Deux sources principales de matière organique seront considérées dans ce travail : la matière organique en suspension issue de l’activité phytoplanctonique et la matière organique sédimentaire constituée majoritairement d’éléments détritiques, mais aussi d’une production primaire (macroalgues ou microalgues) en zone euphotique29. La dépendance relative des prédateurs de niveau trophique élevé de surface à ces deux sources sera considérée comme un indicateur du caractère océanique ou côtier de ces espèces, tandis qu’elle sera considérée comme un indicateur du caractère pélagique ou benthique30 des espèces démersales profondes.

2- Quels types d’interactions définissent les relations alimentaires entre ces espèces ?

La détermination des relations interspécifiques entre prédateurs de niveau trophique élevé est primordiale pour mieux cerner le fonctionnement des écosystèmes. En effet ces relations peuvent, dans certains cas, expliquer les répartitions spatiales de prédateurs de niveau trophique élevé.
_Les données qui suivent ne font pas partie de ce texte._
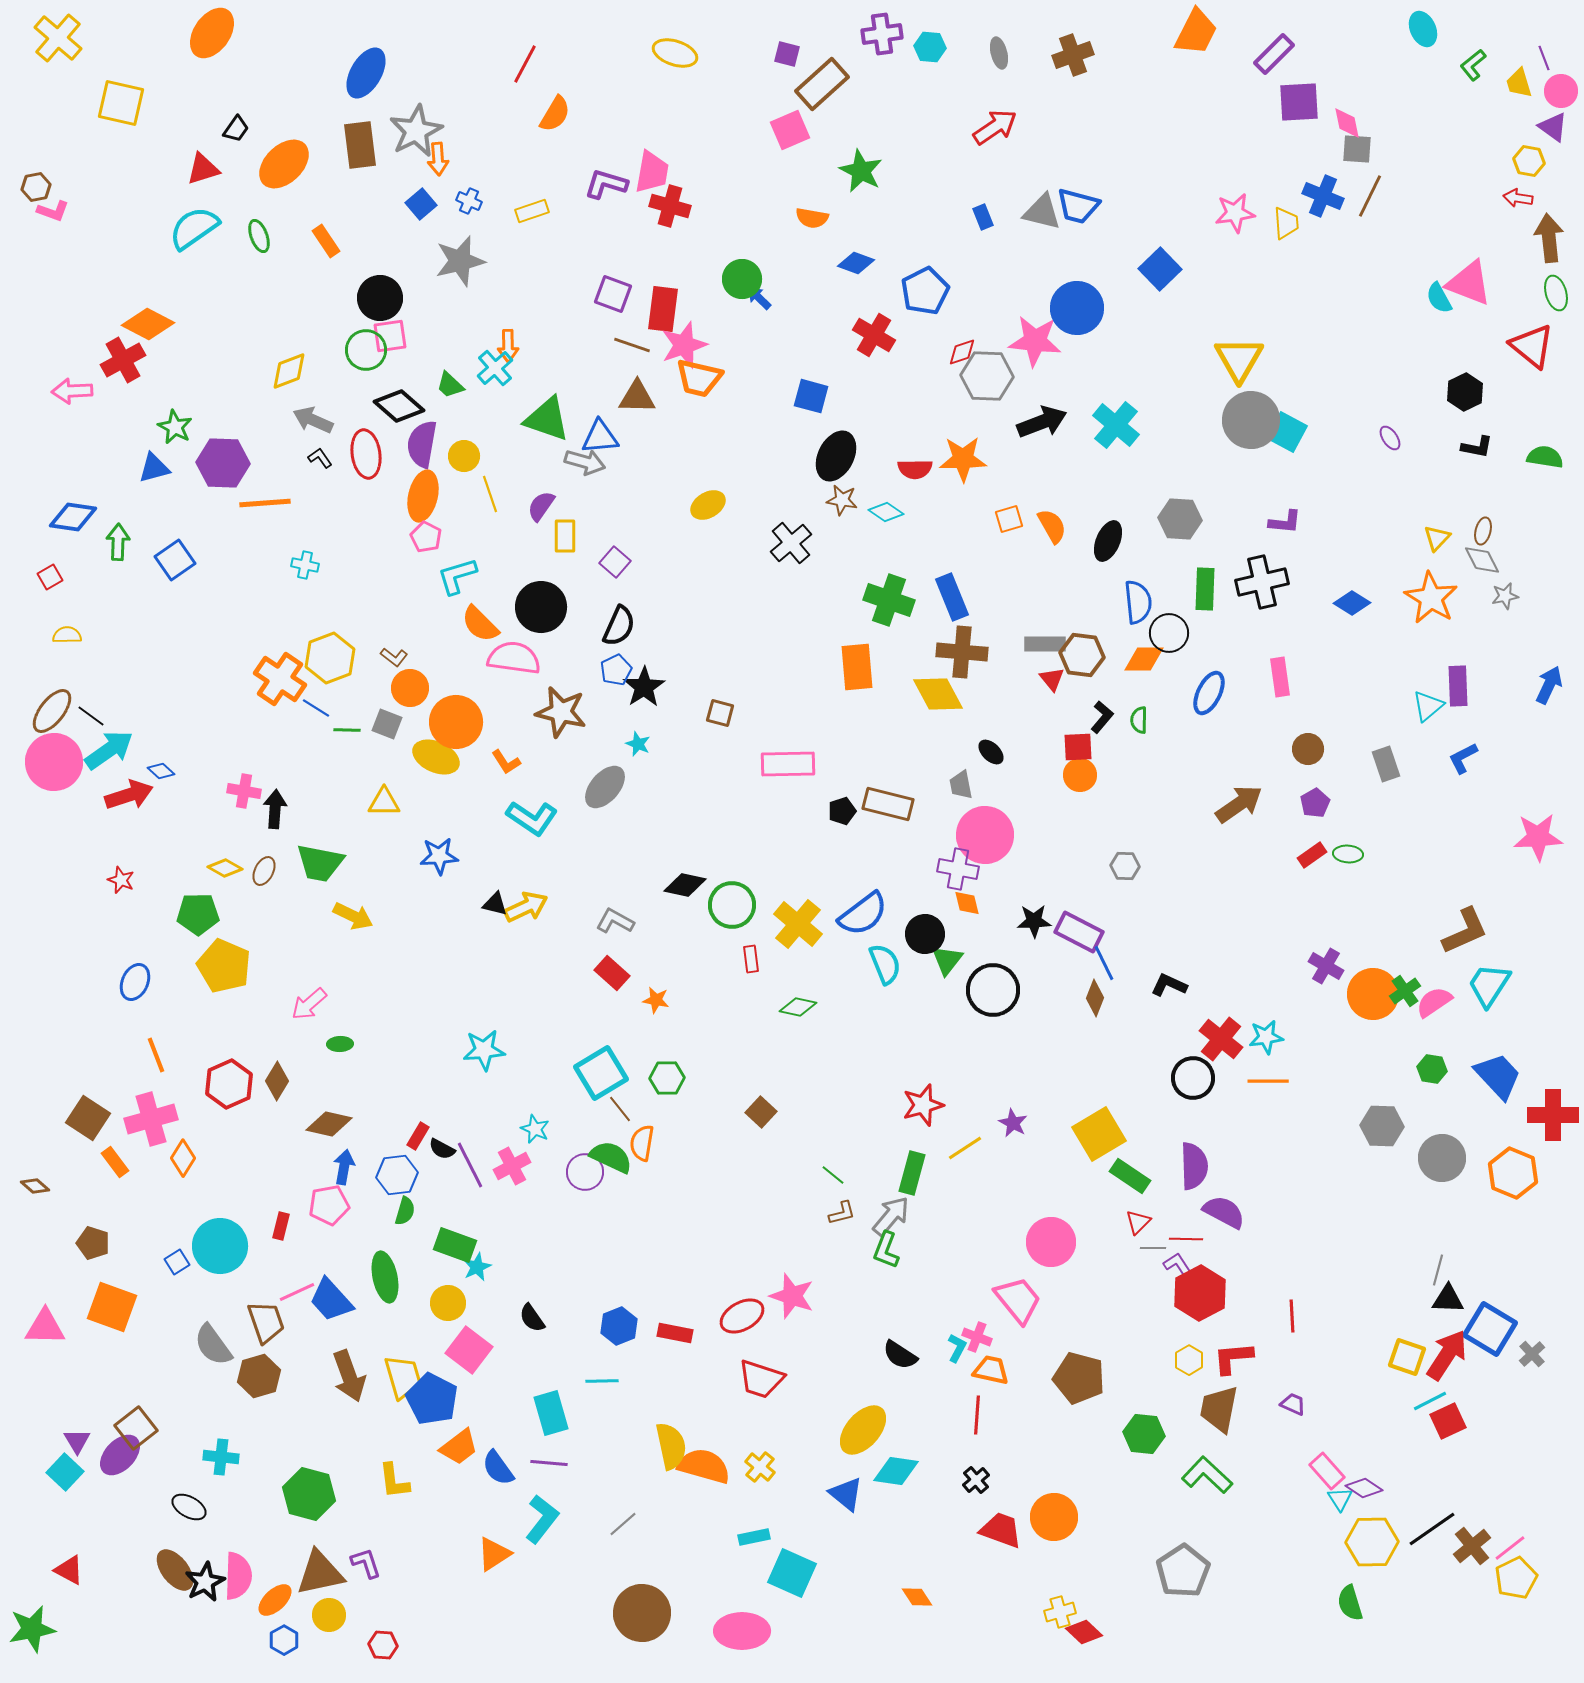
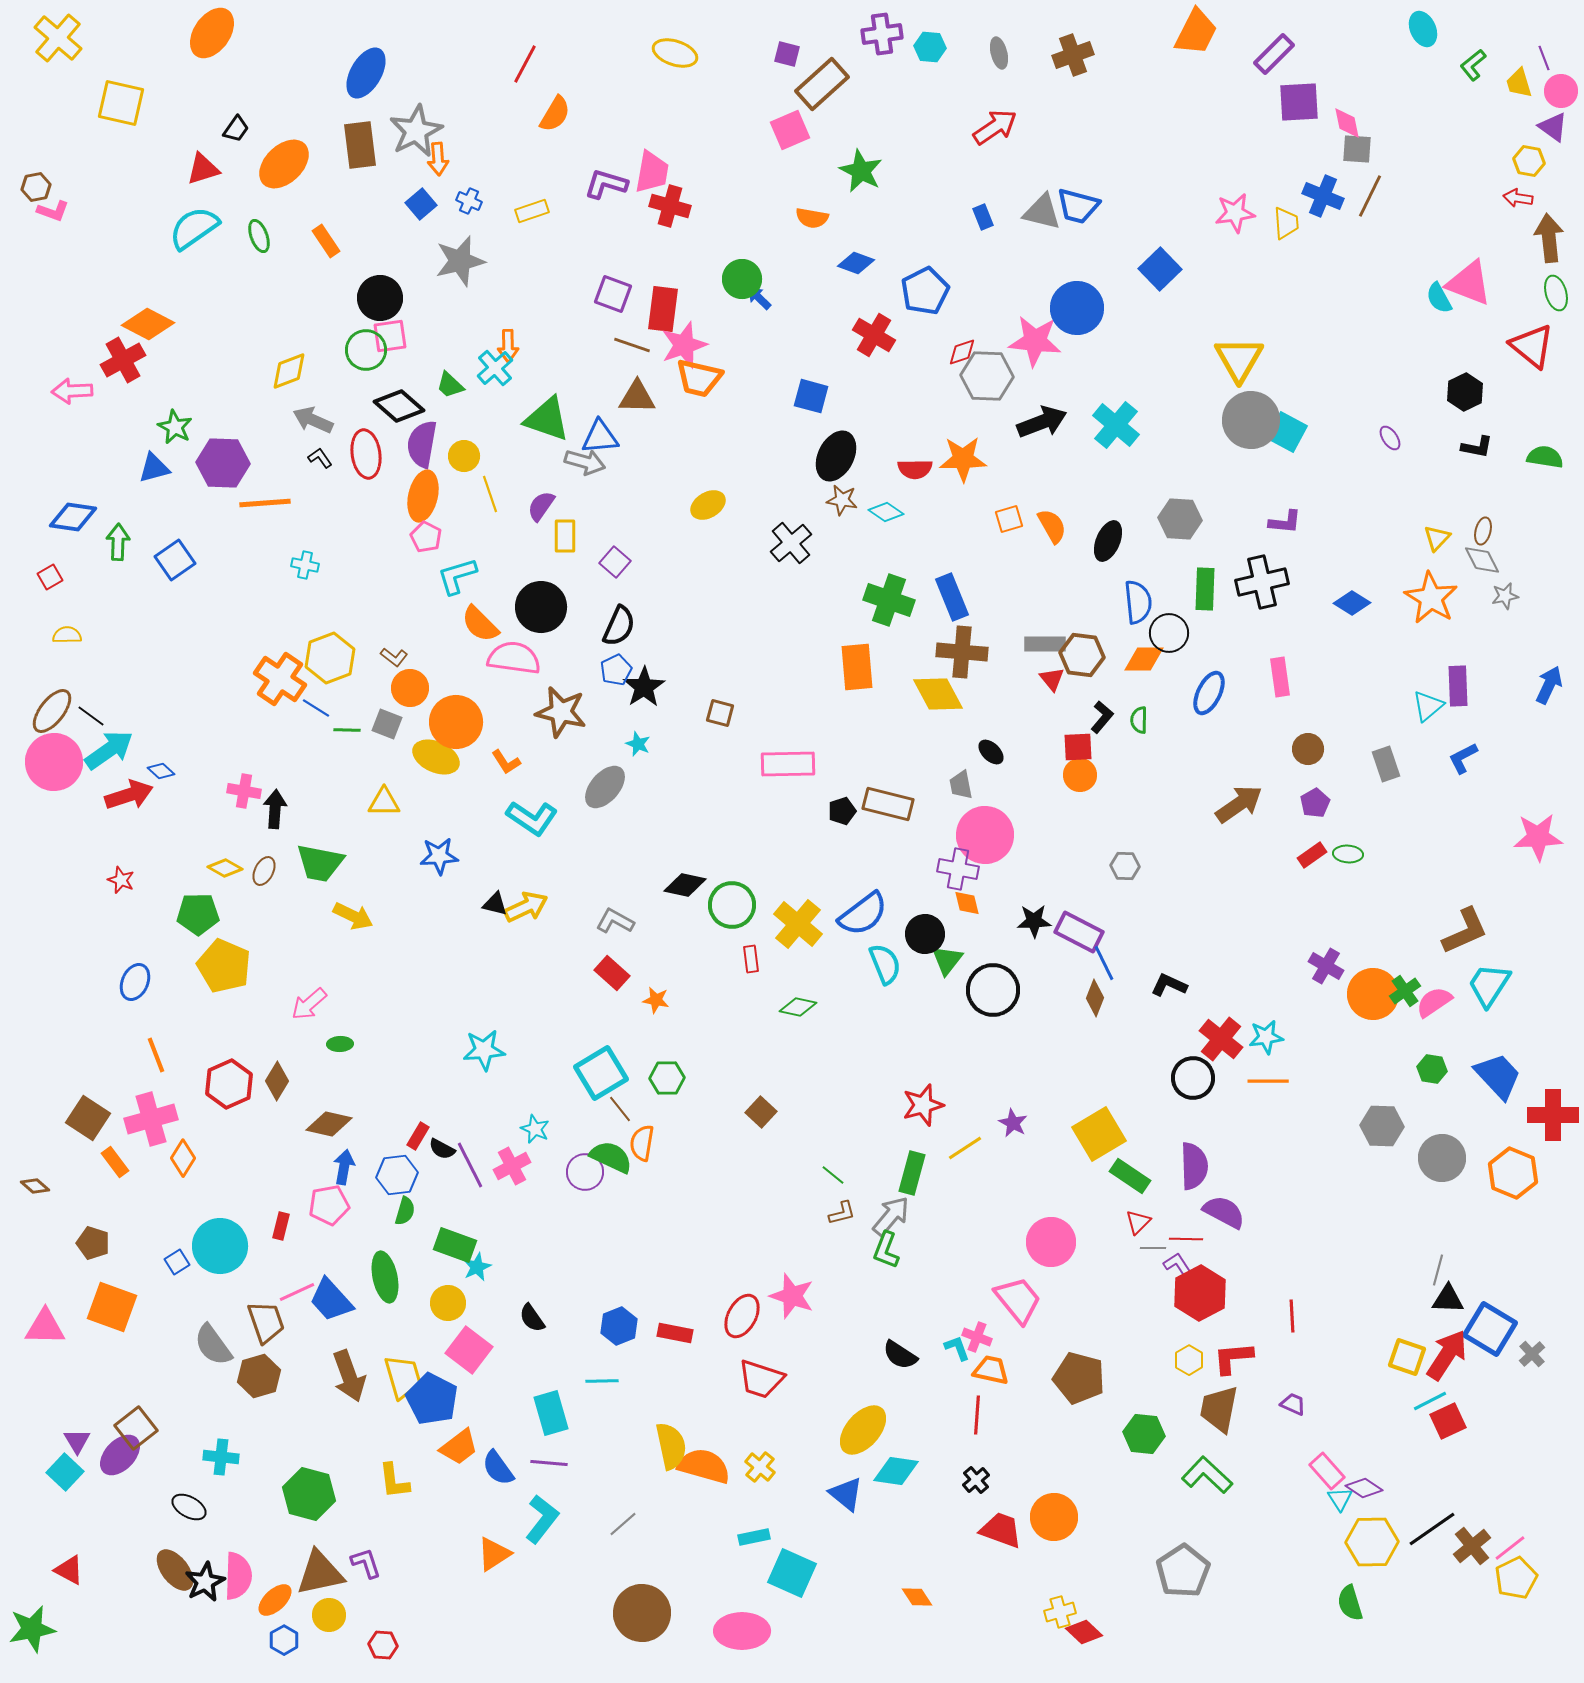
red ellipse at (742, 1316): rotated 33 degrees counterclockwise
cyan L-shape at (957, 1348): rotated 48 degrees counterclockwise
A Hawaï par exemple, deux espèces de requins à l’alimentation très similaire se retrouvent dans des zones géographiques distinctes, appuyant l’hypothèse d’une exclusion compétitive (Papastamatiou et al. 2006). La compétition entre espèces nécessite deux conditions : qu’elles aient des niches trophiques chevauchantes et que les ressources soient limitantes. De plus, bien qu’ayant peu de prédateurs au stade adulte, les liens de prédation peuvent lier deux espèces prédatrices, notamment par la consommation de juvéniles. Enfin, deux espèces peuvent présenter des alimentations différentes, phénomène appelé ségrégation ou partition trophique. Ces partitions trophiques peuvent résulter d’alimentations totalement indépendantes ou être issues de mécanismes d’évitement de la compétition.

3- Quels sont les facteurs influençant l’écologie trophique des espèces étudiées ?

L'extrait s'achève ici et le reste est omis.